The beliefs of Clement have caused considerable difference of opinion among modern scholars. He sought the truth from whatever quarter he could get it, believing that all that is good comes from God, wherever it be found. He belongs therefore to no school of philosophers. He calls himself an Eclectic. He was in the main a Neoplatonist, drawing from that school his doctrines of the Monad and his strong tendency towards mysticism. For his moral doctrine he borrowed freely from Stoicism. Aristotelian features may be found but are quite subordinate. But Clement always regards the articles of the Christian creed as the axioms of a new philosophy. Daehne had tried to show that he was Neoplatonic, and Reinkens has maintained that he was essentially Aristotelian.
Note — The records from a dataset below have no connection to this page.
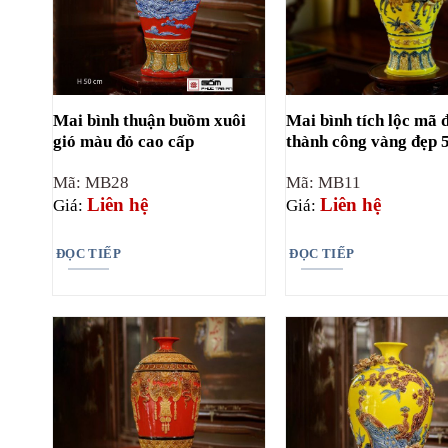
Mai bình thuận buồm xuôi
Mai bình tích lộc mã 
gió màu đỏ cao cấp
thành công vàng đẹp
Mã: MB28
Mã: MB11
Liên hệ
Liên hệ
Giá:
Giá:
ĐỌC TIẾP
ĐỌC TIẾP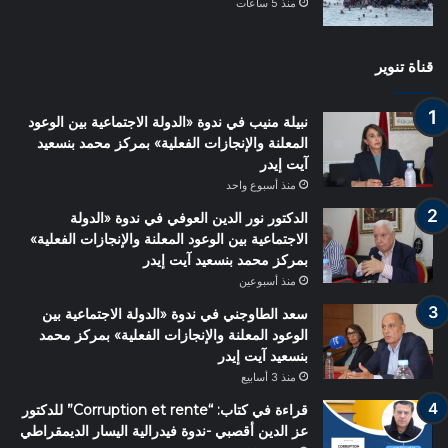
منذ 5 ساعات
قناة تنوير
نبيلة منيب في ندوة «الدولة الاجتماعية بين الوعود
المعلنة والإنجازات الفعلية» بمركز محمد بنسعيد
آيت إيدر
منذ أسبوع واحد
الدكتور نور الدين العوفي في ندوة «الدولة
الاجتماعية بين الوعود المعلنة والإنجازات الفعلية»
بمركز محمد بنسعيد آيت إيدر
منذ أسبوعين
سعد الطاوجني في ندوة «الدولة الاجتماعية بين
الوعود المعلنة والإنجازات الفعلية» بمركز محمد
بنسعيد آيت إيدر
منذ 3 أسابيع
قراءة في كتاب: “Corruption et rente” للدكتور
عز الدين أقصبي -ندوة فيدرالية اليسار الديمقراطي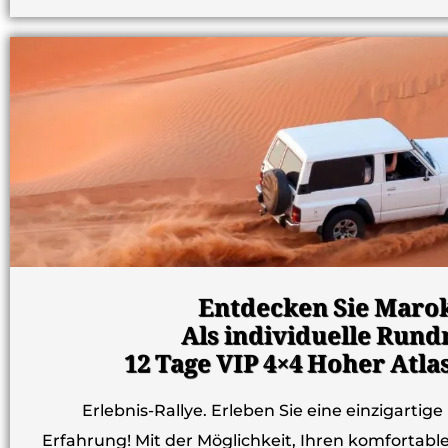
Entdecken Sie Maro
Als individuelle Rund
12 Tage VIP 4×4 Hoher Atla
Erlebnis-Rallye. Erleben Sie eine einzigart
Erfahrung! Mit der Möglichkeit, Ihren komfortab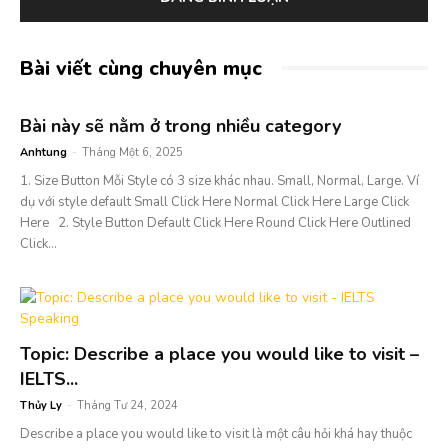
Bài viết cùng chuyên mục
Bài này sẽ nằm ở trong nhiều category
Anhtung
-
Tháng Một 6, 2025
1. Size Button Mỗi Style có 3 size khác nhau. Small, Normal, Large. Ví
dụ với style default Small Click Here Normal Click Here Large Click
Here 2. Style Button Default Click Here Round Click Here Outlined
Click...
Topic: Describe a place you would like to visit –
IELTS...
Thủy Ly
-
Tháng Tư 24, 2024
Describe a place you would like to visit là một câu hỏi khá hay thuộc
His mode of viewing Christianity does not fit into any classification. It is the result of the period in which he lived, of his wide culture and the simplicity and noble purity of his character.
It is needless to say that his books well deserve study; but the study is not smoothed by simplicity of style. Clement professed to despise rhetoric, but was himself a rhetorician, and his style is turgid, involved and difficult. He is singularly simple in his character. In discussing marriage he refuses to use any but the plainest language. A euphemism is with him a falsehood. But he is temperate in his opinions; and the practical advices in the second and third books of the Paedagogue are remarkably sound and moderate. He is not always very critical, and he is passionately fond of allegorical interpretations, but these were the faults of his age.
All early writers speak of Clement in the highest terms of laudation, and he certainly ought to have been a saint in any Church that reveres saints. But Clement is not a saint in the Roman Church. He was a saint up till the time of Benedict XIV., who read Photius on Clement, believed him, and struck the Alexandrian's name out of the calendar. But many Roman Catholic writers, though they yield a practical obedience to the papal decision, have adduced good reason why it should be reversed (Cognat, p. 451).
Editions.—The standard edition of the collected works will be that of O. Stählin (first vol. containing Protrepticus and Paedagogus, Leipzig, 1905). Separate editions of Strom. vii., Hort and Major (1902); Q.D.S., Barnard in Texts and Studies, v. 2 (1897); W. Dindorf's edition in 4 vols. (Oxford, 1869) is little more than a reprint of the text of Bishop Potter, 1715. For the Fragments see Zahn, Forschungen zur Gesch. des neut. Kanons, part iii., or Harnack and Preuschen, Gesch. der altch. Litt., vol. i.Literature.—A copious bibliography will be found in Harnack, Chronologie, vol. ii., or in Bardenhewer, Gesch. der altk. Lit. Either of these will supply the names of works upon Clement's biblical text, his use of Stoic writers, his quotations from heathen writers, and his relation to heathen philosophy. A valuable book is de Faye, Clém. d'Alex. (1898). For his theological position see Harnack, Dogmengeschichte; Hort, Six Lectures on the Ante-Nicene Fathers; Westcott, "Clem, of Alex." in Dict. Christ. Biog.; Bigg, Christian Platonists of Alex. (1886). A book on Clement's relation to Mysticism is wanted.
- Zahn thinks we have part of them in the Adumbrationes Clem. Alex. in epistolas canonicas (Codex Lindum, 96, sec. ix.). They were perhaps intended as a completion of the preceding course.